In the answer, each entry below appears exactly as given, and no picture appears at all.

## Source data
___
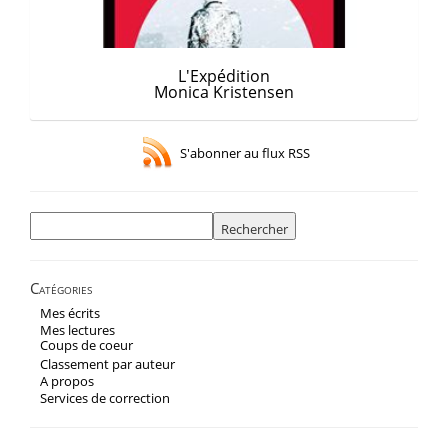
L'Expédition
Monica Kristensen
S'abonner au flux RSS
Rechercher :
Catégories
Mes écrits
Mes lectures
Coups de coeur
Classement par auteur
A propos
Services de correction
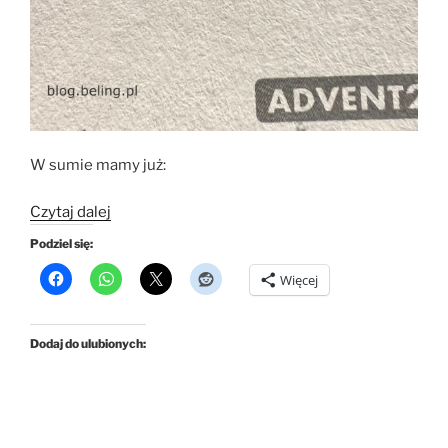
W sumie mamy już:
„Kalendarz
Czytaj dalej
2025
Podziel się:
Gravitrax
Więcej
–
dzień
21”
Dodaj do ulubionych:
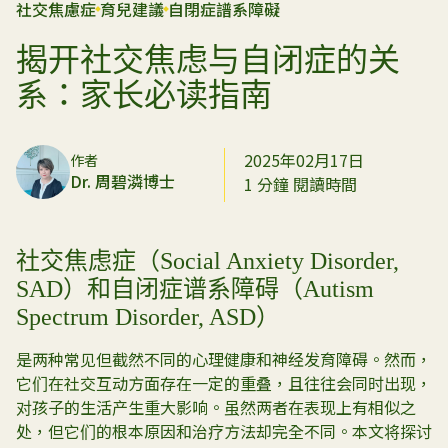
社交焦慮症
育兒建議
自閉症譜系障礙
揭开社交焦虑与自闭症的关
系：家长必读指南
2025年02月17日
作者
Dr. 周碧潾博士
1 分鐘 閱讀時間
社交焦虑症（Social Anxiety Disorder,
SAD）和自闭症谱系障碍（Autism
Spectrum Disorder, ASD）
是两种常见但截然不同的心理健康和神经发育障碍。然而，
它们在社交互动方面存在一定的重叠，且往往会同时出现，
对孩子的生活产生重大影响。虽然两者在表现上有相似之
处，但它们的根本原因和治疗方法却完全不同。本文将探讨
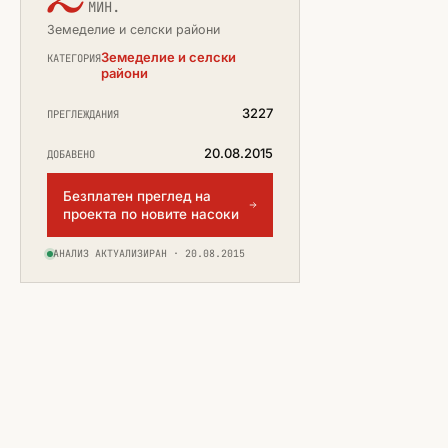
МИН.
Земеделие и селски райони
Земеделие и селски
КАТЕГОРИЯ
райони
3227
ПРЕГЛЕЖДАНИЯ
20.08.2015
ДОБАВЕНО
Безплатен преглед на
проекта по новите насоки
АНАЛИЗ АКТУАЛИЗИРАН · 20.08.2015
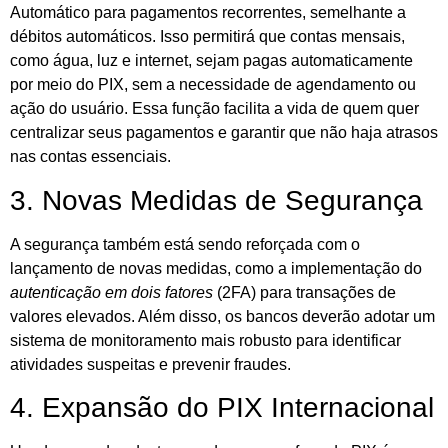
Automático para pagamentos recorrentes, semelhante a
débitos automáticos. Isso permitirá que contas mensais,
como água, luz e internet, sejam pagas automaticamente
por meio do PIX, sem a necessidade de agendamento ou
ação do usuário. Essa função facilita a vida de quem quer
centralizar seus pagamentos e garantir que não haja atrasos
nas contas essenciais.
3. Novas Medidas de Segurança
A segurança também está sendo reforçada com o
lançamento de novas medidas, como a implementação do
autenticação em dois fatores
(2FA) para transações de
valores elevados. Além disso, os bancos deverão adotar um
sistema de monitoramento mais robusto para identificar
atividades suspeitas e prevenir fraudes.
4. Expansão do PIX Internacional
___
## Completed task
L'Expédition
Monica Kristensen
S'abonner au flux RSS
Rechercher :
Catégories
Mes écrits
Mes lectures
Coups de coeur
Classement par auteur
A propos
Services de correction
W sumie mamy już:
„Kalendarz
Czytaj dalej
2025
Podziel się:
Gravitrax
Więcej
–
dzień
21”
Dodaj do ulubionych:
社交焦慮症
育兒建議
自閉症譜系障礙
揭开社交焦虑与自闭症的关
系：家长必读指南
2025年02月17日
作者
Dr. 周碧潾博士
1 分鐘 閱讀時間
社交焦虑症（Social Anxiety Disorder,
SAD）和自闭症谱系障碍（Autism
Spectrum Disorder, ASD）
是两种常见但截然不同的心理健康和神经发育障碍。然而，
它们在社交互动方面存在一定的重叠，且往往会同时出现，
对孩子的生活产生重大影响。虽然两者在表现上有相似之
处，但它们的根本原因和治疗方法却完全不同。本文将探讨
МИН.
Земеделие и селски райони
Земеделие и селски
КАТЕГОРИЯ
райони
3227
ПРЕГЛЕЖДАНИЯ
20.08.2015
ДОБАВЕНО
Безплатен преглед на
проекта по новите насоки
АНАЛИЗ АКТУАЛИЗИРАН · 20.08.2015
Automático para pagamentos recorrentes, semelhante a
débitos automáticos. Isso permitirá que contas mensais,
como água, luz e internet, sejam pagas automaticamente
por meio do PIX, sem a necessidade de agendamento ou
ação do usuário. Essa função facilita a vida de quem quer
centralizar seus pagamentos e garantir que não haja atrasos
nas contas essenciais.
3. Novas Medidas de Segurança
A segurança também está sendo reforçada com o
lançamento de novas medidas, como a implementação do
autenticação em dois fatores
(2FA) para transações de
valores elevados. Além disso, os bancos deverão adotar um
sistema de monitoramento mais robusto para identificar
atividades suspeitas e prevenir fraudes.
4. Expansão do PIX Internacional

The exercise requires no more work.